Dental Liabilities FAQs
FREQUENTLY ASKED QUESTIONS
For Practicing Dentists
During the course of the years, Medical Liability practice handle many questions concerning professional liability, risk management, and
health care law. Below are some of those most frequently
asked by these health care professionals, as well as the
Braxton lawyers’ responses.
INFORMED CONSENT
Q. What is informed consent and who is responsible
for procuring it?
A. Informed consent is the legal doctrine affirming a
patient’s right to determine and control his/her own
dental treatment. In essence, it is the discussion that
takes place between the dentist who is rendering care
and the patient. It may not be delegated to any staff
member. It is the responsibility of the treating dentist
to provide information and explanations that will
assist patients in their decision-making process. In
other words, the patient must be afforded the
opportunity to evaluate adequate information before
making a decision. The treating dentist must advise
the patient of the usual risks, benefits, and alternatives
of the proposed treatment or procedure, including
the option of no treatment and, specifically, the
most severe and most frequent risks. Failure to
procure an adequate informed consent from the
patient can lead both to malpractice and to
professional misconduct charges and may also
be an indication of inadequate communication.

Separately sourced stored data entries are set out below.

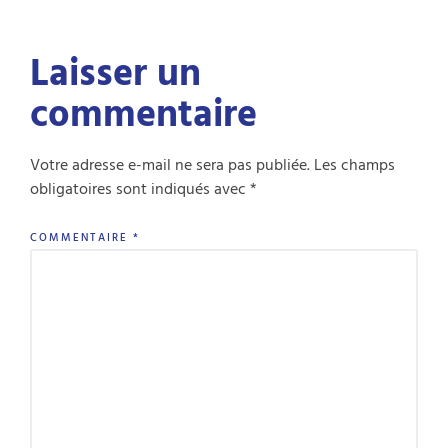
Laisser un
commentaire
Votre adresse e-mail ne sera pas publiée.
Les champs
obligatoires sont indiqués avec
*
COMMENTAIRE
*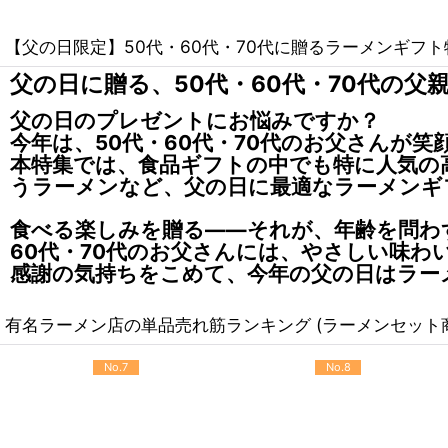
【父の日限定】50代・60代・70代に贈るラーメンギフ
父の日に贈る、50代・60代・70代の
父の日のプレゼントにお悩みですか？
今年は、50代・60代・70代のお父さんが
本特集では、食品ギフトの中でも特に人気の
うラーメンなど、父の日に最適なラーメンギ
食べる楽しみを贈る——それが、年齢を問わ
60代・70代のお父さんには、やさしい味
感謝の気持ちをこめて、今年の父の日はラー
有名ラーメン店の単品売れ筋ランキング (ラーメンセット
No.7
No.8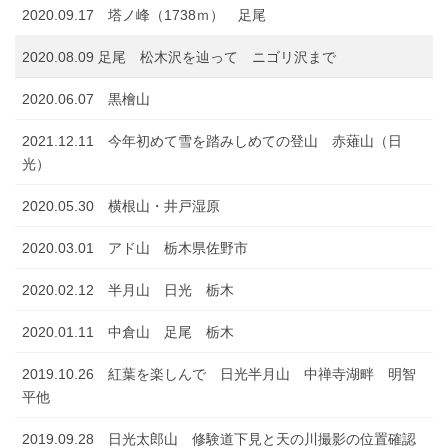
2020.09.17 塔ノ峰（1738ｍ） 足尾
2020.08.09 足尾 松木沢を辿って ニゴリ沢まで
2020.06.07 黒檜山
2021.12.11 今年初めて雪を踏みしめての登山 赤薙山（日
光）
2020.05.30 横根山・井戸湿原
2020.03.01 アド山 栃木県佐野市
2020.02.12 半月山 日光 栃木
2020.01.11 中倉山 足尾 栃木
2019.10.26 紅葉を楽しんで 日光半月山 中禅寺湖畔 明智
平他
2019.09.28 日光太郎山 修験道下見と天の川撮影の位置確認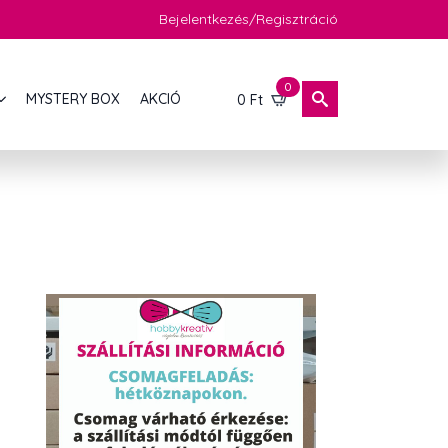
Bejelentkezés/Regisztráció
0
MYSTERY BOX
AKCIÓ
0
Ft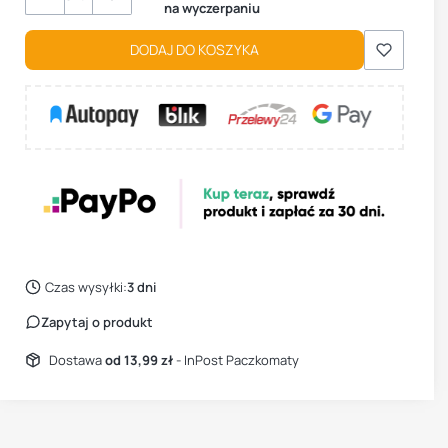
na wyczerpaniu
DODAJ DO KOSZYKA
Czas wysyłki:
3 dni
Zapytaj o produkt
Dostawa
od 13,99 zł
- InPost Paczkomaty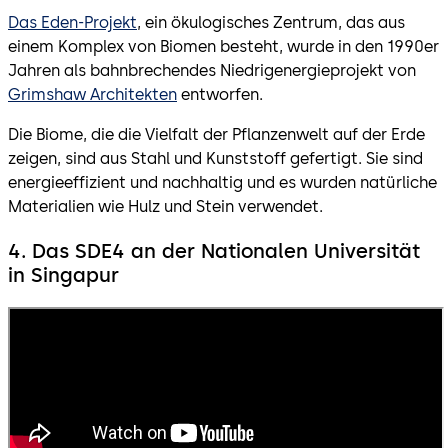
Das Eden-Projekt
, ein ökulogisches Zentrum, das aus
einem Komplex von Biomen besteht, wurde in den 1990er
Jahren als bahnbrechendes Niedrigenergieprojekt von
Grimshaw Architekten
entworfen.
Die Biome, die die Vielfalt der Pflanzenwelt auf der Erde
zeigen, sind aus Stahl und Kunststoff gefertigt. Sie sind
energieeffizient und nachhaltig und es wurden natürliche
Materialien wie Hulz und Stein verwendet.
4. Das SDE4 an der Nationalen Universität
in Singapur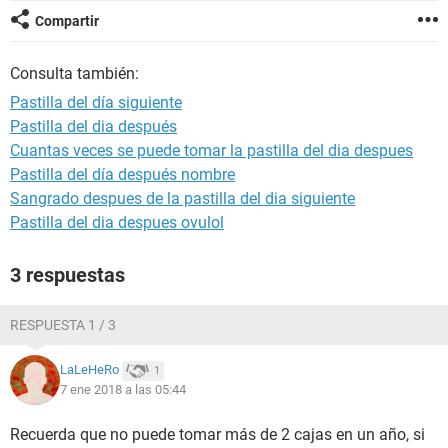
Compartir
Consulta también:
Pastilla del día siguiente
Pastilla del dia después
Cuantas veces se puede tomar la pastilla del dia despues
Pastilla del día después nombre
Sangrado despues de la pastilla del dia siguiente
Pastilla del dia despues ovulol
3 respuestas
RESPUESTA 1 / 3
LaLeHeRo
1
7 ene 2018 a las 05:44
Recuerda que no puede tomar más de 2 cajas en un año, si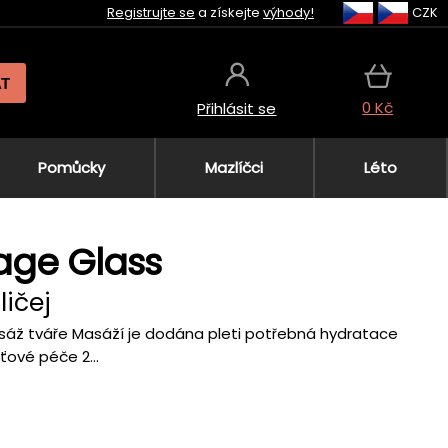
Registrujte se
a získejte
výhody!
CZK
AT
0 Kč
Přihlásit se
Pomůcky
Mazlíčci
Léto
age Glass
ičej
masáž tváře Masáží je dodána pleti potřebná hydratace
eťové péče 2...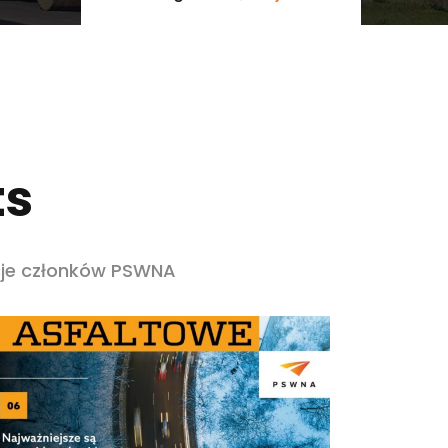
ts
cje członków PSWNA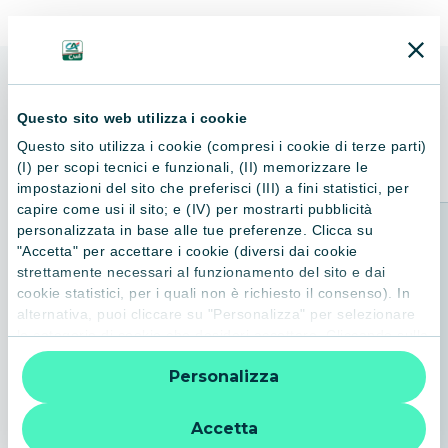
ALTRI LIBRI
Questo sito web utilizza i cookie
Consigliati per te
Questo sito utilizza i cookie (compresi i cookie di terze parti)
(I) per scopi tecnici e funzionali, (II) memorizzare le
impostazioni del sito che preferisci (III) a fini statistici, per
capire come usi il sito; e (IV) per mostrarti pubblicità
personalizzata in base alle tue preferenze. Clicca su
"Accetta" per accettare i cookie (diversi dai cookie
strettamente necessari al funzionamento del sito e dai
cookie statistici, per i quali non è richiesto il consenso). In
alternativa, puoi cliccare su "Personalizza" per selezionare
le categorie di cookie che desideri accettare. Cliccando sulla
“X” le impostazioni predefinite vengono lasciate invariate e
Personalizza
quindi la navigazione può continuare senza cookie o altri
strumenti di tracciamento diversi da quelli tecnici. Per
ulteriori informazioni:
informativa privacy
.
Accetta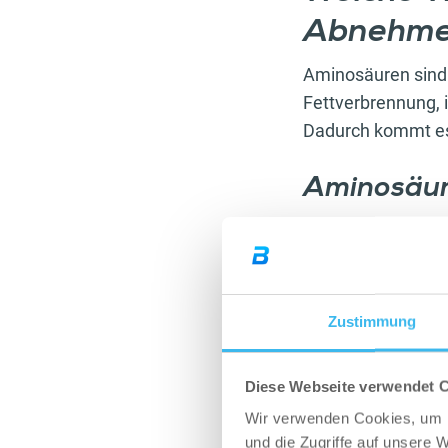
Abnehm
Aminosäuren sind 
Fettverbrennung, 
Dadurch kommt es
Aminosäur
Beim Abnehmen ist 
verschiedenen Diät
damit es überhaup
mit Aminosäuren 
Zustimmung
Diese Webseite verwendet 
Wir verwenden Cookies, um I
und die Zugriffe auf unsere 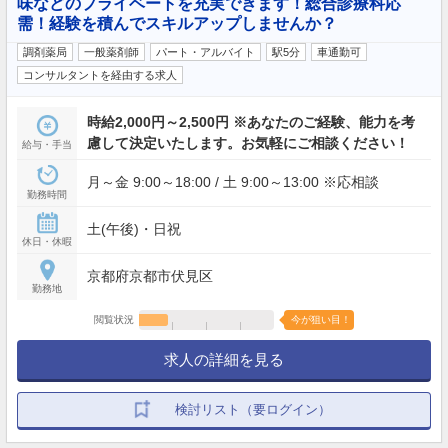
味などのプライベートを充実できます！総合診療科応
需！経験を積んでスキルアップしませんか？
調剤薬局
一般薬剤師
パート・アルバイト
駅5分
車通勤可
コンサルタントを経由する求人
時給2,000円～2,500円 ※あなたのご経験、能力を考
慮して決定いたします。お気軽にご相談ください！
給与・手当
月～金 9:00～18:00 / 土 9:00～13:00 ※応相談
勤務時間
土(午後)・日祝
休日・休暇
京都府京都市伏見区
勤務地
閲覧状況
今が狙い目！
求人の詳細を見る
検討リスト（要ログイン）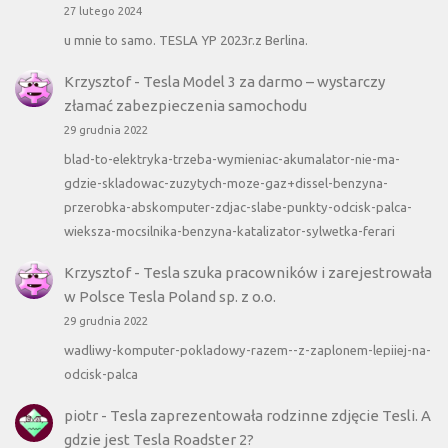
27 lutego 2024
u mnie to samo. TESLA YP 2023r.z Berlina.
Krzysztof
-
Tesla Model 3 za darmo – wystarczy
złamać zabezpieczenia samochodu
29 grudnia 2022
blad-to-elektryka-trzeba-wymieniac-akumalator-nie-ma-
gdzie-skladowac-zuzytych-moze-gaz+dissel-benzyna-
przerobka-abskomputer-zdjac-slabe-punkty-odcisk-palca-
wieksza-mocsilnika-benzyna-katalizator-sylwetka-ferari
Krzysztof
-
Tesla szuka pracowników i zarejestrowała
w Polsce Tesla Poland sp. z o.o.
29 grudnia 2022
wadliwy-komputer-pokladowy-razem--z-zaplonem-lepiiej-na-
odcisk-palca
piotr
-
Tesla zaprezentowała rodzinne zdjęcie Tesli. A
gdzie jest Tesla Roadster 2?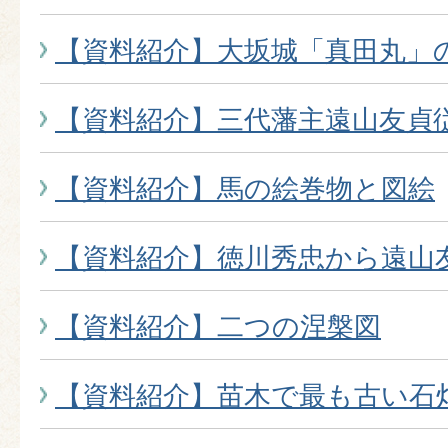
【資料紹介】大坂城「真田丸」
【資料紹介】三代藩主遠山友貞
【資料紹介】馬の絵巻物と図絵
【資料紹介】徳川秀忠から遠山
【資料紹介】二つの涅槃図
【資料紹介】苗木で最も古い石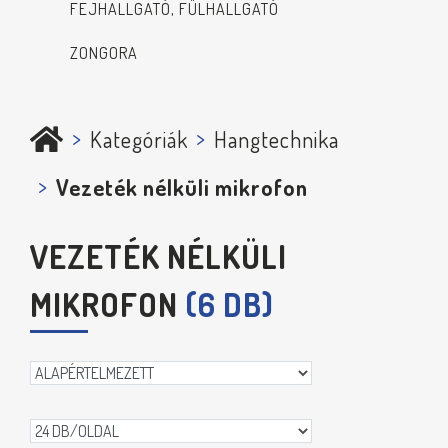
FEJHALLGATÓ, FÜLHALLGATÓ
ZONGORA
Kategóriák
Hangtechnika
Vezeték nélküli mikrofon
VEZETÉK NÉLKÜLI
MIKROFON
(6 DB)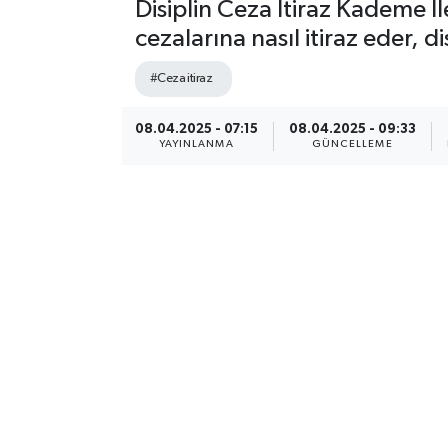
Disiplin Ceza İtiraz Kademe İ
cezalarına nasıl itiraz eder,
#Ceza itiraz
08.04.2025 - 07:15
08.04.2025 - 09:33
YAYINLANMA
GÜNCELLEME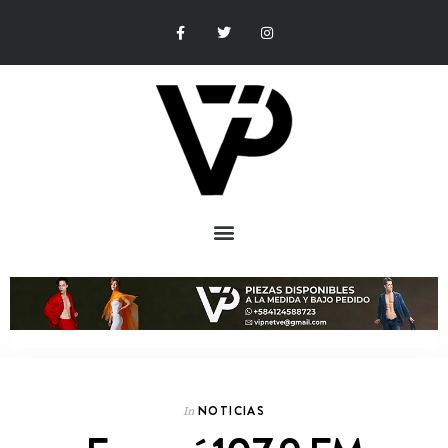
NOTICIAS
In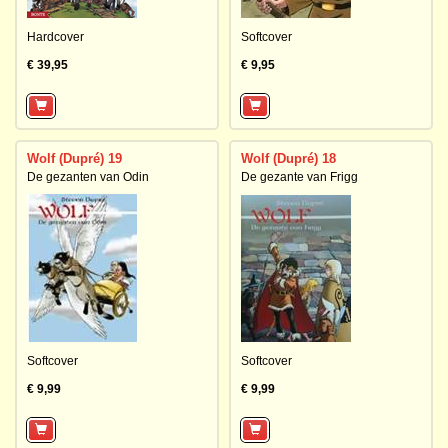
Hardcover
Softcover
€ 39,95
€ 9,95
Wolf (Dupré) 19
Wolf (Dupré) 18
De gezanten van Odin
De gezante van Frigg
Softcover
Softcover
€ 9,99
€ 9,99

The patient’s consent must be voluntary,
competent, and informed. The patient must have
capacity, i.e. the ability to understand the nature and
consequences of the treatment. Although a signed
consent form is helpful in defense, a patient’s signature
is not conclusive evidence of an informed consent
discussion. The signed consent document merely
confirms that such a discussion took place. If there
is a witness to the consent document, he/she only
confirms that the patient has read and understood
the document, appeared to be competent for the
purpose of consent, and has signed the form.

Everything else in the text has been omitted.